Typically there are three disaster recovery plans. Choosing the right one depends on your business’s Recovery Time Objective (RTO) and its tolerance level of downtime. Take a look at the practices and benefits of each to identify the optimal solution for your specific needs.
Hot/Cold: This configuration covers the basic needs for continuity in the cloud, but it involves the longest RTO. A typical Hot/Cold solution would be a single server or small number of servers located in a remote data center where file and database backups are shipped and stored on a regular basis. Yes, backups are on hand but the recovery expectation is 24 hours or more. In the event of a disaster, additional services would need to be brought online and updated, with the data from the backups imported to the new environment.

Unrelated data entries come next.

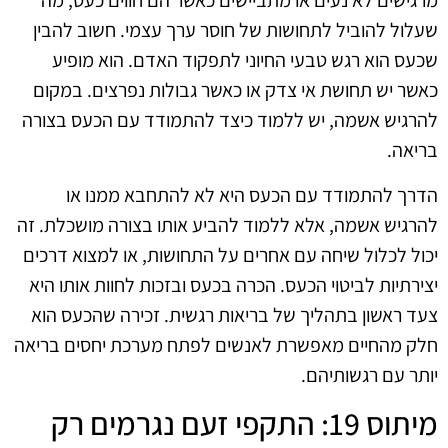
מרגישים לא נעים או מתביישים כאשר הם חווים כעס, מה
שעלול להוביל לתחושות של חוסר ערך עצמי. חשוב להבין
שכעס הוא רגש טבעי החיוני לתפקוד האדם. הוא מופיע
כאשר יש תחושת אי צדק או כאשר גבולות נפרצים. במקום
להרגיש אשמה, יש ללמוד כיצד להתמודד עם הכעס בצורה
בריאה.
הדרך להתמודד עם הכעס היא לא להתחבא ממנו או
להרגיש אשמה, אלא ללמוד להביע אותו בצורה מושכלת. זה
יכול לכלול שיחה עם אחרים על התחושות, או למצוא דרכים
יצירתיות לביטוי הכעס. הכרה בכעס ובזכות לחוות אותו היא
צעד ראשון בתהליך של בריאות רגשית. זכירה שהכעס הוא
חלק מהחיים מאפשרת לאנשים לפתח מערכת יחסים בריאה
יותר עם רגשותיהם.
מיתוס 19: התקפי זעם נגרמים רק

The ideal profile for Hot/Cold is generally small to medium businesses with non-critical applications. The primary criteria here is that an outage won’t have a crippling financial impact on your business – you’ll lose a day of online business, but your reputation and your bottom line will stay intact.
Hot/Warm: This solution provides a medium RTO, which means that a full restoration of services can range from minutes to a few hours, depending on the configuration. During this period, a baseline of limited services will remain available.

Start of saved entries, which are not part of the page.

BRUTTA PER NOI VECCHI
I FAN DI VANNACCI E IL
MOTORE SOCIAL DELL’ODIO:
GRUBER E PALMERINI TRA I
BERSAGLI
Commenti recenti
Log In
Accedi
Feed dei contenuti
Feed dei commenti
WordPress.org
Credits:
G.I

Typically a Hot/Warm environment consists of a replicated production environment in terms of server count, but with the resources scaled down to minimal levels. This mirror site is usually hosted at a remote facility with a mechanism to provide active failover, such as with DNS active/failover products. This is especially helpful when your cloud hosting provider has the ability to automatically scale resources on demand, so the server can grab additional resources as needed.
The Hot/Warm option is especially suited to companies that need to keep some services available no matter what, but can accept downtime for others.

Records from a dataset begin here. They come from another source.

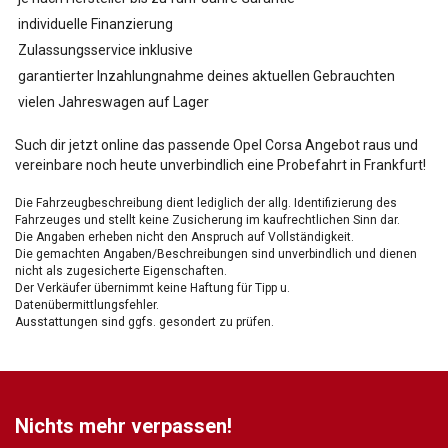
individuelle Finanzierung
Zulassungsservice inklusive
garantierter Inzahlungnahme deines aktuellen Gebrauchten
vielen Jahreswagen auf Lager
Such dir jetzt online das passende Opel Corsa Angebot raus und
vereinbare noch heute unverbindlich eine Probefahrt in Frankfurt!
Die Fahrzeugbeschreibung dient lediglich der allg. Identifizierung des
Fahrzeuges und stellt keine Zusicherung im kaufrechtlichen Sinn dar.
Die Angaben erheben nicht den Anspruch auf Vollständigkeit.
Die gemachten Angaben/Beschreibungen sind unverbindlich und dienen
nicht als zugesicherte Eigenschaften.
Der Verkäufer übernimmt keine Haftung für Tipp u.
Datenübermittlungsfehler.
Ausstattungen sind ggfs. gesondert zu prüfen.
Nichts mehr verpassen!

Hot/Hot: As you might have guessed, this is the gold standard of disaster prevention. It provides maximum failure resiliency and allows for additional benefits such as higher capacity, Geographical-Load balancing and fault tolerance. A typical infrastructure would include two or more production environments located in isolated data centers, with full data replication from files to databases.
Whether it’s keeping medical data available or financial transactions accessible to customers, this option is a necessity for organizations that can’t afford any downtime at all. It ensures that even in the event of a natural disaster, malicious attack or internal crisis, your site will stay up and available – keeping your customers satisfied and your reputation spotless.
Intelligent disaster prevention is about preparation: taking the right actions now to avoid costly measures later. If recent years have taught us anything, it’s that a catastrophe can happen to any organization. By acting on the criteria above, you can put a smart plan in place now that’s accessible from both a budget and implementation standpoint – and in doing so, safeguard your environment, your revenue and your brand.